(What the exercise asks): All lines at and after the one containing "Vivamus varius vitae", up to the end of the listing below, are to be printed exactly, with the pictures omitted.

*** Opening of Exercise materials ***

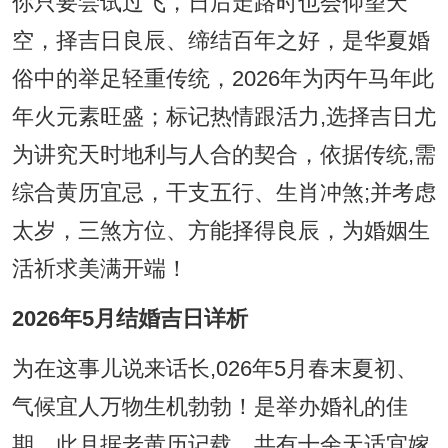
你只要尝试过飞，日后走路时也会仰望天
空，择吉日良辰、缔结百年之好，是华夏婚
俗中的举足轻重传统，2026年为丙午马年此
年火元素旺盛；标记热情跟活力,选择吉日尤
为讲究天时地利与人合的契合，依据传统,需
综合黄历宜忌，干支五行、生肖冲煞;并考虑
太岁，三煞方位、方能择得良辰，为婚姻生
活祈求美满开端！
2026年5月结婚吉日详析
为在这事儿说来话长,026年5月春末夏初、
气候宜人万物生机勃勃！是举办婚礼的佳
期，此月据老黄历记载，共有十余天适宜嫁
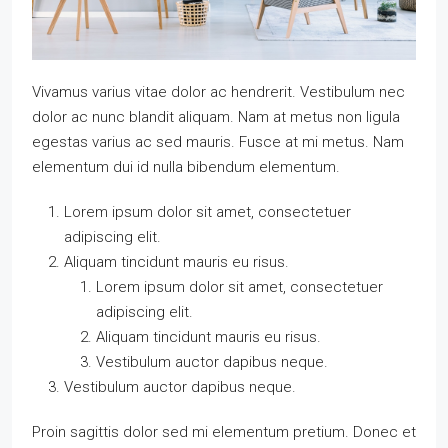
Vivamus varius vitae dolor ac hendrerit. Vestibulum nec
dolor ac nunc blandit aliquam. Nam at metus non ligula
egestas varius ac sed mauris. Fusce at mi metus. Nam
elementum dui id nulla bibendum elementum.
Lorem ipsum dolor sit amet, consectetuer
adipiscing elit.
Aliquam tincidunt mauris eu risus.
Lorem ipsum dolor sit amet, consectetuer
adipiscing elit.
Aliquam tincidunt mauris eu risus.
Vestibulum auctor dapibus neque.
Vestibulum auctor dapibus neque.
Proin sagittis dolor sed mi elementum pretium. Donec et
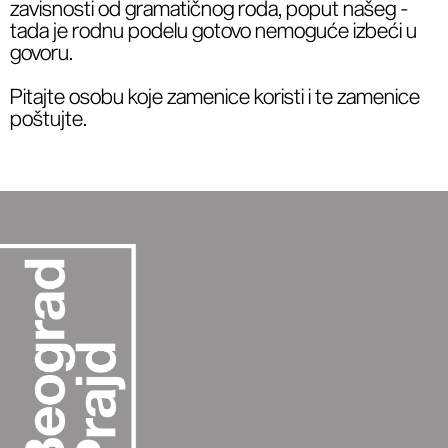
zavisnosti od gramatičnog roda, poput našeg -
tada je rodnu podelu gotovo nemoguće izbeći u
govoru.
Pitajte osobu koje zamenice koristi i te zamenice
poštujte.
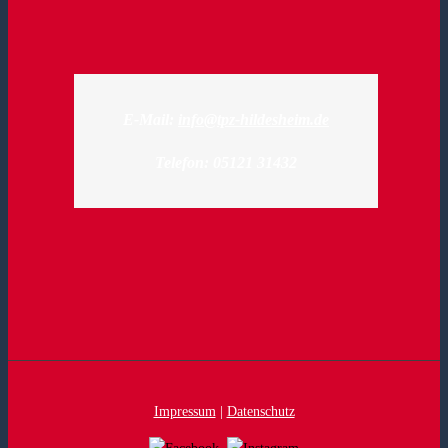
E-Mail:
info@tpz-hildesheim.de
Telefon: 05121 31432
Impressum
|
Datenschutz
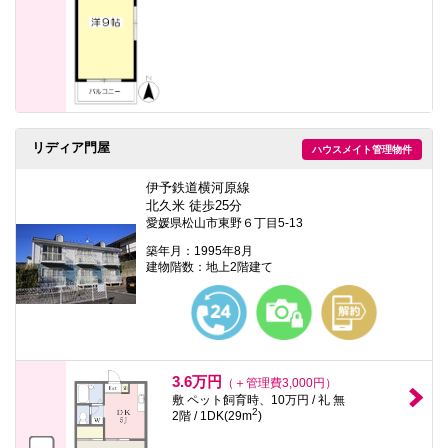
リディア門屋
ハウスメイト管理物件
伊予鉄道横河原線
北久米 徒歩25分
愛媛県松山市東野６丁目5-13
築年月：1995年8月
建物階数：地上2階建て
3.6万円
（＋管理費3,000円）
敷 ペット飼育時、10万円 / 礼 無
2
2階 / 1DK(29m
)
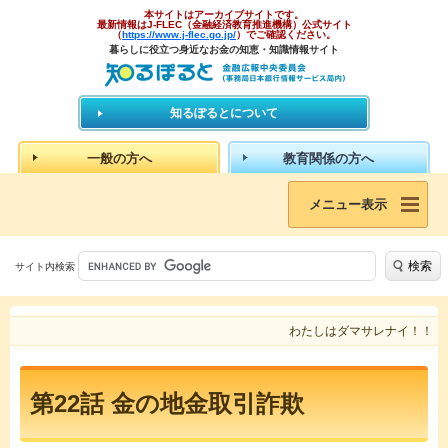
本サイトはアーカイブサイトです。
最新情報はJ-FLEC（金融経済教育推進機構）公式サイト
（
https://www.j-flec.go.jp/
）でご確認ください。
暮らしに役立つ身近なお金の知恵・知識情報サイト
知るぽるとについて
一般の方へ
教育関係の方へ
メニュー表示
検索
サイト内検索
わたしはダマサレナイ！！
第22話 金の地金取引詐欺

*** Close of Exercise materials ***

(Solution):
Vivamus varius vitae dolor ac hendrerit. Vestibulum nec
dolor ac nunc blandit aliquam. Nam at metus non ligula
egestas varius ac sed mauris. Fusce at mi metus. Nam
elementum dui id nulla bibendum elementum.
Lorem ipsum dolor sit amet, consectetuer
adipiscing elit.
Aliquam tincidunt mauris eu risus.
Lorem ipsum dolor sit amet, consectetuer
adipiscing elit.
Aliquam tincidunt mauris eu risus.
Vestibulum auctor dapibus neque.
Vestibulum auctor dapibus neque.
Proin sagittis dolor sed mi elementum pretium. Donec et
zavisnosti od gramatičnog roda, poput našeg -
tada je rodnu podelu gotovo nemoguće izbeći u
govoru.
Pitajte osobu koje zamenice koristi i te zamenice
poštujte.
E-Mail:
info@tpz-hildesheim.de
Telefon: 05121 31432
Impressum
|
Datenschutz
リディア門屋
ハウスメイト管理物件
伊予鉄道横河原線
北久米 徒歩25分
愛媛県松山市東野６丁目5-13
築年月：1995年8月
建物階数：地上2階建て
3.6万円
（＋管理費3,000円）
敷 ペット飼育時、10万円 / 礼 無
2
2階 / 1DK(29m
)
本サイトはアーカイブサイトです。
最新情報はJ-FLEC（金融経済教育推進機構）公式サイト
（
https://www.j-flec.go.jp/
）でご確認ください。
暮らしに役立つ身近なお金の知恵・知識情報サイト
知るぽるとについて
一般の方へ
教育関係の方へ
メニュー表示
検索
サイト内検索
わたしはダマサレナイ！！
第22話 金の地金取引詐欺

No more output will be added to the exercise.